Hemostatic agents such as Celox, QuikClot, and Hemcon can be combined with wound packing and are designed to promote rapid blood coagulation in traumatic arterial wounds. Hemostatic agents foster a much more robust and durable clot, which is helpful when the victim is moved. Hemostatic gauze products are now widely available and approved for training and use in some areas.
Four: Pressure/Compression Bandage: This type of bandage provides direct wound pressure and is used to dress an injury prior to victim transport or movement. It is used in combination with direct wound pressure. A common example of a pressure bandage is the “Israeli” Compression Bandage.”
Five: Tourniquet Application: The tourniquet is an essential tool and its application is the preferred method for treating potentially lethal massive hemorrhaging from compressible extremities: arms and legs. A tourniquet compresses the limb and vessels against the bone above the wound and stops the flow of blood at the wound site. Applied properly, a tourniquet is a fast, cheap, and extremely effective way to stop bleeding. There are many different types of tourniquets but they all work roughly the same.
Apply a tourniquet as “high and as tight” as possible, 4 – 6 inches above the wound, directly on the skin if possible, and tighten it until the bleeding stops. If placed too low on the limb near the wound, the pressure generated on the blood vessel will not be great enough to stop the bleeding. Likewise, if it applied too loosely, the tourniquet will not be effective. If bleeding continues, a second tourniquet may be required – leaving the first in place and adding the second one between the first tourniquet and the body.

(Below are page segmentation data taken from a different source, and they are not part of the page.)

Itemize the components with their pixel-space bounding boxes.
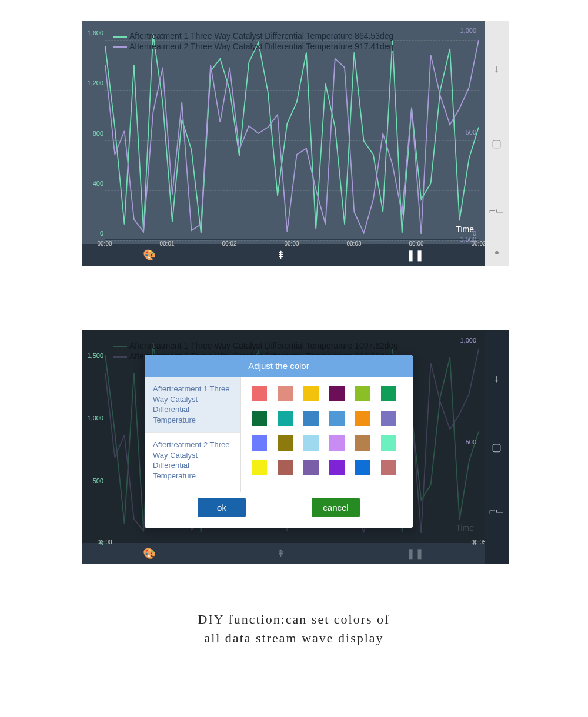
color-swatch[interactable] [252, 386, 267, 401]
color-swatch[interactable] [329, 460, 345, 475]
color-swatch[interactable] [355, 386, 370, 401]
merge-icon[interactable]: ⇞ [276, 249, 285, 262]
color-swatch[interactable] [329, 386, 345, 401]
right-sidebar-2: ↓ ▢ ⌐⌙ [485, 330, 509, 564]
color-swatch[interactable] [381, 435, 396, 451]
series-item-0[interactable]: Aftertreatment 1 Three Way Catalyst Diff… [145, 377, 240, 433]
caption-line-2: all data stream wave display [0, 629, 588, 648]
color-swatch[interactable] [278, 411, 293, 426]
series-list: Aftertreatment 1 Three Way Catalyst Diff… [145, 377, 241, 492]
color-swatch[interactable] [355, 435, 370, 451]
color-swatch[interactable] [355, 411, 370, 426]
color-swatch[interactable] [355, 460, 370, 475]
chart-panel-1: Aftertreatment 1 Three Way Catalyst Diff… [82, 21, 509, 266]
playback-bar: 🎨 ⇞ ❚❚ [82, 244, 485, 266]
chart-panel-2: Aftertreatment 1 Three Way Catalyst Diff… [82, 330, 509, 564]
pause-icon[interactable]: ❚❚ [406, 249, 424, 262]
color-swatch-grid [241, 377, 413, 492]
plot-1 [105, 28, 479, 240]
right-sidebar-1: ↓ ▢ ⌐⌙ [485, 21, 509, 266]
signal-icon[interactable]: ⌐⌙ [485, 504, 509, 517]
color-swatch[interactable] [303, 411, 319, 426]
x-axis-title: Time [456, 225, 474, 234]
color-swatch[interactable] [252, 411, 267, 426]
caption-line-1: DIY function:can set colors of [0, 610, 588, 629]
series-item-1[interactable]: Aftertreatment 2 Three Way Catalyst Diff… [145, 433, 240, 488]
playback-bar-2: 🎨 ⇞ ❚❚ [82, 543, 485, 564]
chart-area-1: Aftertreatment 1 Three Way Catalyst Diff… [82, 21, 485, 266]
fullscreen-icon[interactable]: ▢ [485, 441, 509, 454]
legend-1: Aftertreatment 1 Three Way Catalyst Diff… [113, 31, 393, 52]
color-swatch[interactable] [303, 386, 319, 401]
color-swatch[interactable] [303, 460, 319, 475]
color-swatch[interactable] [381, 411, 396, 426]
color-swatch[interactable] [381, 386, 396, 401]
color-swatch[interactable] [381, 460, 396, 475]
download-icon[interactable]: ↓ [485, 373, 509, 385]
ok-button[interactable]: ok [198, 498, 246, 517]
color-swatch[interactable] [303, 435, 319, 451]
color-swatch[interactable] [252, 460, 267, 475]
color-swatch[interactable] [329, 411, 345, 426]
legend-label: Aftertreatment 1 Three Way Catalyst Diff… [129, 31, 393, 41]
color-dialog: Adjust the color Aftertreatment 1 Three … [145, 355, 413, 528]
signal-icon[interactable]: ⌐⌙ [485, 204, 509, 217]
legend-label: Aftertreatment 2 Three Way Catalyst Diff… [129, 42, 393, 51]
color-swatch[interactable] [278, 386, 293, 401]
pause-icon[interactable]: ❚❚ [406, 547, 424, 560]
cancel-button[interactable]: cancel [312, 498, 360, 517]
chart-area-2: Aftertreatment 1 Three Way Catalyst Diff… [82, 330, 485, 564]
color-swatch[interactable] [278, 460, 293, 475]
color-swatch[interactable] [252, 435, 267, 451]
color-swatch[interactable] [329, 435, 345, 451]
fullscreen-icon[interactable]: ▢ [485, 137, 509, 150]
dialog-title: Adjust the color [145, 355, 413, 377]
palette-icon[interactable]: 🎨 [143, 547, 156, 560]
caption: DIY function:can set colors of all data … [0, 610, 588, 648]
color-swatch[interactable] [278, 435, 293, 451]
download-icon[interactable]: ↓ [485, 63, 509, 75]
palette-icon[interactable]: 🎨 [143, 249, 156, 262]
merge-icon[interactable]: ⇞ [276, 547, 285, 560]
dot-icon [495, 251, 499, 254]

A number of deaths have been attributed to tourniquets being applied too loosely, where if applied properly, the bleeding could have been controlled and the victim saved. NOTE – properly applied, a tourniquet is VERY uncomfortable. Victims will plead and beg, or even try to loosen the tourniquet themselves, but under no circumstance should a tourniquet be removed by anyone other than a trained medical professional. An example of a common tourniquet is the C.A.T. (Combat Application Tourniquet).
Effectiveness: You can judge the effectiveness of the tourniquet if it is obvious that bleeding has slowed or stopped, and it if there is an absence of a pulse in the distal side of the limb – the part of a limb away from the heart and the tourniquet.
General Rule: Add techniques and actions, but never undo what you have done. This means do not remove direct pressure, bandages, or tourniquets – but you can add to them.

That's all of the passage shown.